Cessy didn’t look behind her to see if Lockler was standing there.
She didn’t want to see behind her. She suspected the only reason she hadn’t lost her mind from opening her eyes was that she was looking at pieces of Hamlin dragged outside. She didn’t want to see what “outside” was on its own.
She spotted something. She couldn’t judge distance--everything felt both impossibly far and claustrophobically close at once--but direction still existed. To her left, the only clear landmark in sight. A rock formation the size of Everest, narrow on the bottom, wide on top. Maul Rock.
Cessy closed her eyes before she could see if there was a noose hanging from it.
“Don’t open your eyes,” she ordered.
“One of us has to,” Kate said.
“I already did. This way.” She guided Kate and dragged Mom in the direction of Maul Rock. Mom must have found her footing and lost her will, because she followed much easier.

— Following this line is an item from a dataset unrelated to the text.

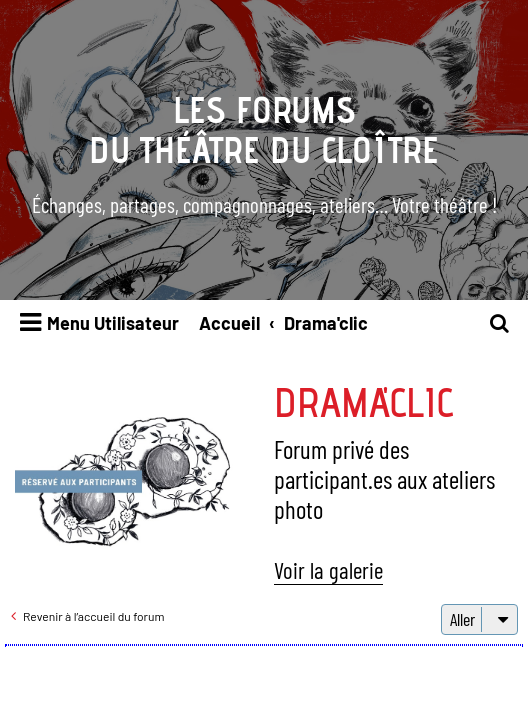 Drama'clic (363, 402)
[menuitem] (500, 323)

They trudged forward. River water misted over them. Coal dust puffed up from the ground, sticking to their wet clothes. Cessy had to push aside forest undergrowth and empty grocery store shelves.
The air was suddenly less humid. The ground solid under Cessy’s feet. The sound of a river gurgling by.
“Timms?” Landis’ voice.
Cessy opened her eyes. They were back on the road, fifty yards past the felled trees.
The pavement was cracked into rubble. The steep river bank was turned-up loose mud. The forest up the mountainside had more trees fallen than still standing.
Landis walked towards them up the road. His clothes were drenched and his nose was bleeding.
Down in the town, houses collapsed, and great crashes echoed up to them.
Across the valley, Black Gold Peak was missing from the ridge.
Kate cried in relief.
Cessy loosened her grip on Mom’s waist. She turned to look at her. Mom looked confused. A broken chain dangled from the cuff around her wrist.
“Where’s Dad?” Cessy asked.
Mom pursed her lips. “He went to get help. Lockler helped him loose.”
“You let him go?” Cessy lost control.